Diese Stadt Alverdissen wurde restlos zerstört, als im Jahre 1424 der Schaumburger Graf Adolf IX., dessen Vater Otto I. 19 Jahre zuvor die Grafschaft Sternberg geerbt und an den Edlen Herrn Simon III. zur Lippe verpfändet hatte, mit den lippischen Nachbarn in Streit geriet und seinen Zorn an den Orten des oberen Extertales ausließ. Die Stadt brannte damals nieder und wurde völlig verwüstet.
Ein baldiger Wiederaufbau war wegen der bäuerlichen Belange der Alverdisser geboten. Besonders drängte aber der Inhaber des festen Hauses auf schnelle Wiederherstellung von Burg und Befestigungsanlage. Und während der Nachbarort Bösingfeld 70 Jahre in Trümmern lag und seine Burg für immer verloren hatte, blühte Alverdissen sehr bald wieder auf. Um 1450 stand der Ort mit seinen Fachwerkhäusern, seiner Burg und dem Festungsringe wieder schöner als zuvor. Voller Stolz sprachen die Alteingesessnen von ihrem „freien Weichbild“ und dem „sloze to Aluerdessen.“
Werfen wir kurz einen Blick auf dieses Bild einer bäuerlichen Festung vor 500 Jahren!
Die Längsachse des Ortes bildet die von West nach Ost verlaufende Heerstraße Lemgo—Hameln. Die Vordere und Hintere Straße sind längliche Halbbögen, die von der Mittelstraße abzweigen. Im Nordosten drängt sich das Schloss mit seinem Wirtschaftshof in das Ortsbild hinein, so dass hier der Straßenbogen etwas verkürzt wird. Der Ortsteil am Torteich war damals eine Sackgasse mit ungeordnet stehenden Häusern. Der große Brand von 1855 hat sie alle vernichtet und die gerade verlaufende Neue Straße entstehen lassen.

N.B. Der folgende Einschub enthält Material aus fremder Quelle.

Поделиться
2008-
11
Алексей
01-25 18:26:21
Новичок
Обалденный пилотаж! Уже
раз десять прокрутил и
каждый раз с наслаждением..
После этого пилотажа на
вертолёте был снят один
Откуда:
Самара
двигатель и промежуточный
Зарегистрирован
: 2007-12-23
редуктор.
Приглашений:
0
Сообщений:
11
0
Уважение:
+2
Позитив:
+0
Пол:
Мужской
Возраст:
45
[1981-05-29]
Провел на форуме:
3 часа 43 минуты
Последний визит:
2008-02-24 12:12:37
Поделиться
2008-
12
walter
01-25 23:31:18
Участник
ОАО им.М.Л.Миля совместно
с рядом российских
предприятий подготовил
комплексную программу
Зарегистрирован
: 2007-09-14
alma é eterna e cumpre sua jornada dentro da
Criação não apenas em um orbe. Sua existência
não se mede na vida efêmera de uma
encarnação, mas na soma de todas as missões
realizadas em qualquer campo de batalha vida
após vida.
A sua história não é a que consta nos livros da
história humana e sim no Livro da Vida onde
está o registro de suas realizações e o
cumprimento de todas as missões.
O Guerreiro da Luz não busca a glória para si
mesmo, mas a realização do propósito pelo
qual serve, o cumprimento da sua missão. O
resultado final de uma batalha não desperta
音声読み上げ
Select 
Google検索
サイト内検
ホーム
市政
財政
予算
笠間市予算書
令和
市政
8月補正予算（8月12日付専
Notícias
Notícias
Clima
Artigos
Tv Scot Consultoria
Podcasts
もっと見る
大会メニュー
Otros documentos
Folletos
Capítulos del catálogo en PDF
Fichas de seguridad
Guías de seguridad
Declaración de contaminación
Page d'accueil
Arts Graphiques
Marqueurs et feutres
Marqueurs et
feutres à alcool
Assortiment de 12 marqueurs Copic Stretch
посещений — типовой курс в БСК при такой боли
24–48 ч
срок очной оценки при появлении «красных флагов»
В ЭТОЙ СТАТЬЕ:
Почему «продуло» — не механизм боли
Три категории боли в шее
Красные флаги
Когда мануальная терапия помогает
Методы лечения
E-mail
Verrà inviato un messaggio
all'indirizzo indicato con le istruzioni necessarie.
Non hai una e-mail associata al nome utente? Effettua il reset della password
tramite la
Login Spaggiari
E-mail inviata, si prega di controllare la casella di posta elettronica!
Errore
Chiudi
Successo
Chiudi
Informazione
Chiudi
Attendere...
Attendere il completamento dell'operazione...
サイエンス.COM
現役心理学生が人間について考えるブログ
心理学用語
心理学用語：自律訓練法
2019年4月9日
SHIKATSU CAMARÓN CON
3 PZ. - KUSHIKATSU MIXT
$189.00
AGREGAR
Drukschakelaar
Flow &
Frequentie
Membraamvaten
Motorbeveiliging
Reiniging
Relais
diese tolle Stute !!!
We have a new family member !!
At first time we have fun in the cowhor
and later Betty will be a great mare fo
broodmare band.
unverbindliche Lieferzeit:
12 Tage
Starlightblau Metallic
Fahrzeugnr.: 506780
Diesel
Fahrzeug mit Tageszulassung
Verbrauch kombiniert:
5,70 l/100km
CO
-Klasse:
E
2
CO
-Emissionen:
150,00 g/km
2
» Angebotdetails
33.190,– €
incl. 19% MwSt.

Ein Heckenwall schützte den Ort

Die Umwehrung des Ortes war der Hagen, eine uralte, schon bei den germanischen Wallburgen angewandte Befestigungsform. Erlen und Schlehdorn, Pappeln und Heckenrosen wurden eng zusammengepflanzt und verwuchsen zu einem undurchdringlichen Dickicht. An der für Verteidigung günstigen Nordseite des Ortes mit ihrem Steilhange war der Hagen etwa 25 Meter breit, während er an der ebenen Südseite 40 Meter Breite hatte. Er endete am Ufer des Torteiches. Dieser gehörte zur Herrschaft und war mit in die Befestigungsanlagen des Schlosses einbezogen. Vielleicht war er ursprünglich nur ein unpassierbarer Morast am Laufe der Exter und ist später als Mühlteich und zu Vergnügungszwecken ausgeschachtet worden. An seinem Nordufer sperrte er die Straße ab, die hier durch das Untere Tor führte und nur über eine Zugbrücke mit dem anderen Ufer in Verbindung stand. Der Abfluss des Teiches stürzte durch einen mit spitzen Pfählen und Dornwerk geschützten Damm in einen 12 Meter breiten Graben, der das Schloss im Osten und Norden umfloss. Dieser tiefeingeschnittene Spitzgraben führte dicht am Herrenhause vorbei und hatte an der Innenseite zum Schutz noch einen Palisadenzaun aus 25 cm dicken, gespitzten Pfählen. Ein Hausgarten, eine Pferdekoppel und die sogenannte Reitbahn lagen, von hohen Zäunen oder Mauern umwehrt, an der Nordseite des Schlosses. Durch die innere Umzäunung führte auch ein Tor zum Wirtschaftshofe.
Etwa bei dem heutigen „Hühnerwege“ begann wieder der Hagen. An der Westseite von Alverdissen war eine Lücke im Festungsring für das Obere oder Schaftor gelassen, das erst 1835 beim Ausbau der Chaussee beseitigt worden ist. Von den Mauern, die seitlich des Tores in die Hagenwälle verliefen, ist noch heute am Düwelschen Hause Nr. 98 ein Rest zu sehen. Angebaut an diese Mauer war das Obere Pforthaus, das zuletzt von dem Gemeindediener bewohnt war und 1914 abgebrannt ist. Es war früher die Wohnung des Torwächters, ebenso wie das Haus Nr. 1 am Unteren Tore, das „in den Teich gefallen“ ist.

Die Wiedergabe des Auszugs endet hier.